Adam’s smile grows, and some of the rigid panic in his shoulders loosens by one small, grudging degree.
"Stop acting like a child," Perrin says, shifting slightly closer to his brother, which I did not think was physically possible given how close he already was. "Elowen doesn't have a serious medical condition." He leans down, lookingright into his brother’s eyes. "And to treat it, they need to know what you are. All of what you are."
Adam opens his mouth.
"Don't," Perrin says preemptively.
And Adam closes it.
The omega looks up at the ceiling, his jaw tight, his fingers curling around the edge of the exam table. He looks like a man trying very hard to talk himself into something and not quite getting there.
I'm about to say something when the door opens.
The doctor steps in with a tablet in one hand and a manila folder in the other, and she's already looking at the folder when she speaks.
"Good morning, Durrant pack." She closes the door behind her, pulls the rolling stool out from under the counter, and sits down. When she finally looks up, her eyes move briefly around the room. “Who’s the pack alpha?”
“I am,” Cliff speaks up, but he stays where he retreated to the wall.
"I'm Dr. Osei," she says, and something in her expression shifts into something careful and considered. "I have your mate’s bloodwork back." She glances down at the folder, then looks directly at Adam. "And I think we have quite a bit to talk about."
Adam's grip on the edge of the exam table tightens.
“There's quite a lot here, and I want to make sure you understand all of it." Dr. Osei says, setting the folder open on the counter, then she looks at Adam over the top of her glasses. "Mr. Durrant, your hormone panel confirms that you are a male omega."
"No shit," Adam says flatly, and Perrin smacks his arm gently.
Dr. Osei's mouth twitches. “No shit," she agrees, withthe calm professionalism of a woman who has clearly heard worse. "Now.” She turns back to the folder. “The more interesting question is why nobody caught this sooner, and the answer to that lies in your medication history." She looks up. "Verenthicin."
“So, it was suppressing his omega biology,” I say.
Dr. Osei looks at me with an expression of mild, appreciative surprise. "That's exactly right." She looks back at Adam. "Verenthicin was prescribed to manage your autoimmune symptoms, which it did effectively. But as a significant side effect, it flatlined your omega hormones entirely. Your scent gland development was arrested. Your heat cycles never activated. Your pheromone production was suppressed to undetectable levels." She pauses. "You were never a beta, Mr. Durrant. Your omega biology was simply being chemically overridden for fifteen years."
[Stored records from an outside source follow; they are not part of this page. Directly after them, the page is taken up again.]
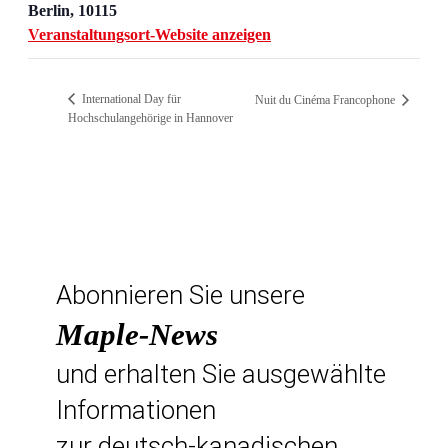
Berlin
,
10115
Veranstaltungsort-Website anzeigen
International Day für
Nuit du Cinéma Francophone
Hochschulangehörige in Hannover
Abonnieren Sie unsere
Maple-News
und erhalten Sie ausgewählte
Informationen
zur deutsch-kanadischen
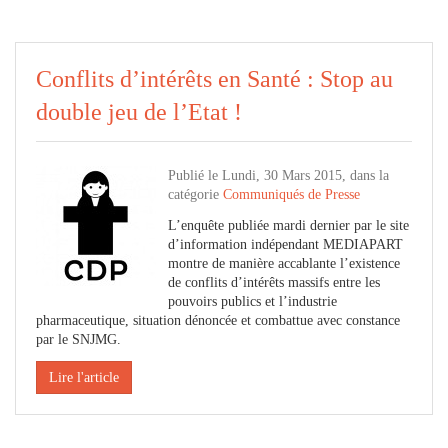
Conflits d’intérêts en Santé : Stop au
double jeu de l’Etat !
Publié le Lundi, 30 Mars 2015, dans la
catégorie
Communiqués de Presse
L’enquête publiée mardi dernier par le site
d’information indépendant MEDIAPART
montre de manière accablante l’existence
de conflits d’intérêts massifs entre les
pouvoirs publics et l’industrie
pharmaceutique, situation dénoncée et combattue avec constance
par le SNJMG.
Lire l'article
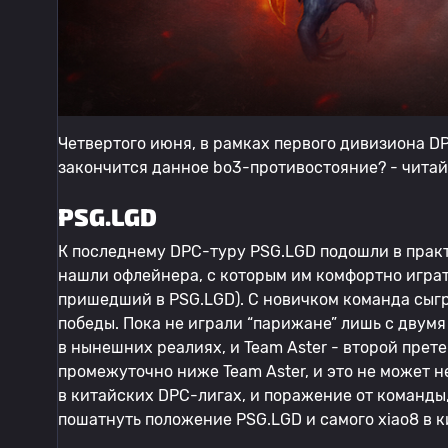
Четвертого июня, в рамках первого дивизиона DP
закончится данное bo3-противостояние? - читай
PSG.LGD
К последнему DPC-туру PSG.LGD подошли в практ
нашли офлейнера, с которым им комфортно играть
пришедший в PSG.LGD). С новичком команда сыгр
победы. Пока не играли “парижане” лишь с двум
в нынешних реалиях, и Team Aster - второй прете
промежуточно ниже Team Aster, и это не может н
в китайских DPC-лигах, и поражение от команды
пошатнуть положение PSG.LGD и самого xiao8 в 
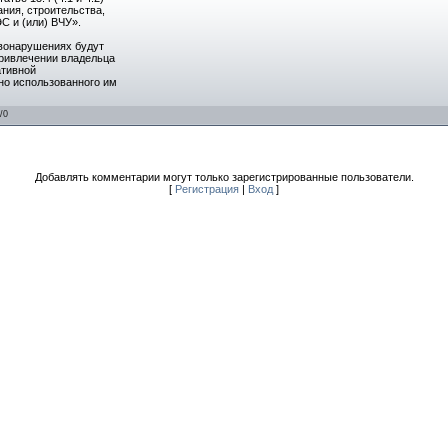
ния, строительства,
С и (или) ВЧУ».
вонарушениях будут
привлечении владельца
ативной
но использованного им
/
0
Добавлять комментарии могут только зарегистрированные пользователи.
[
Регистрация
|
Вход
]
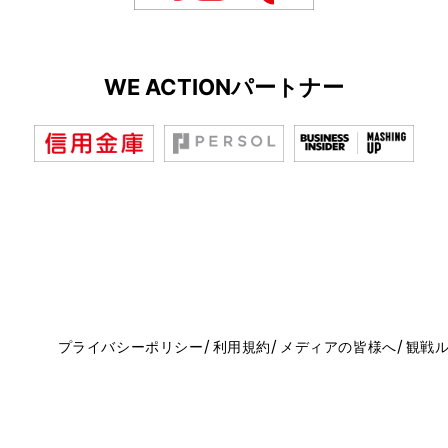
WE ACTIONパートナー
プライバシーポリシー
利用規約
メディアの皆様へ
観戦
The silence that follows is a different kind than before.
Adam's hand moves first. It finds Perrin's on his left, fingers lacing through his brother's without looking. Then his right hand reaches out and finds mine, and I take it without hesitation, squeezing once.
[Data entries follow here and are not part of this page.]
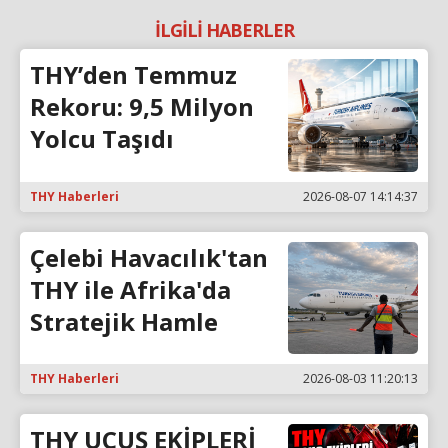
İLGİLİ HABERLER
THY’den Temmuz
Rekoru: 9,5 Milyon
Yolcu Taşıdı
THY Haberleri
2026-08-07 14:14:37
Çelebi Havacılık'tan
THY ile Afrika'da
Stratejik Hamle
THY Haberleri
2026-08-03 11:20:13
THY UÇUŞ EKİPLERİ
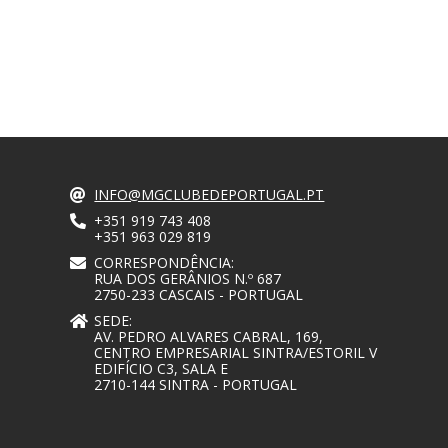
INFO@MGCLUBEDEPORTUGAL.PT
+351 919 743 408
+351 963 029 819
CORRESPONDÊNCIA:
RUA DOS GERÂNIOS N.º 687
2750-233 CASCAIS - PORTUGAL
SEDE:
AV. PEDRO ALVARES CABRAL, 169,
CENTRO EMPRESARIAL SINTRA/ESTORIL V
EDIFÍCIO C3, SALA E
2710-144 SINTRA - PORTUGAL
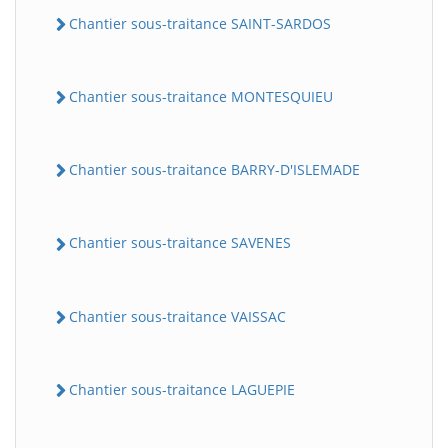
Chantier sous-traitance SAINT-SARDOS
Chantier sous-traitance MONTESQUIEU
Chantier sous-traitance BARRY-D'ISLEMADE
Chantier sous-traitance SAVENES
Chantier sous-traitance VAISSAC
Chantier sous-traitance LAGUEPIE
"My scent glands," Adam says, his voice very careful and very controlled. "You said their development was…arrested?"
"Yes," Dr. Osei rolls her stool closer to the exam table. "May I?"
Adam nods stiffly.
She stands, then reaches up with both hands and turns his head gently to the left first. She examines the mating bite on that side. Her fingers press lightly around the edges of the mark, feeling rather than looking, and Adam winces slightly but holds still.
"These are beautiful," she says, almost to herself.
Adam blinks. "Sorry?"
"Your mating bites." She turns his head to the right, examining the second mark with the same careful attention. "Clean edges, bruising well, no sign of infection. Your alphas knew what they were doing." She nods once, satisfied, then her touch shifts slightly, moving to the soft tissue right below and behind the bite mark. Her brow furrows slightly. "There it is," she murmurs.
"There what is?" Adam asks, his voice very careful.
"Your left scent gland." She keeps her fingers there, gentle and precise. "It's nicked rather than fully bitten, which is consistent with a gland that sits a little further back than usual. But the bond should be viable." She releases him and moves to the right side, pressing carefully. Her expression shifts into something more considered. "And this one." She pauses. "This one is very small. Underdeveloped. Present, but sitting unusually low."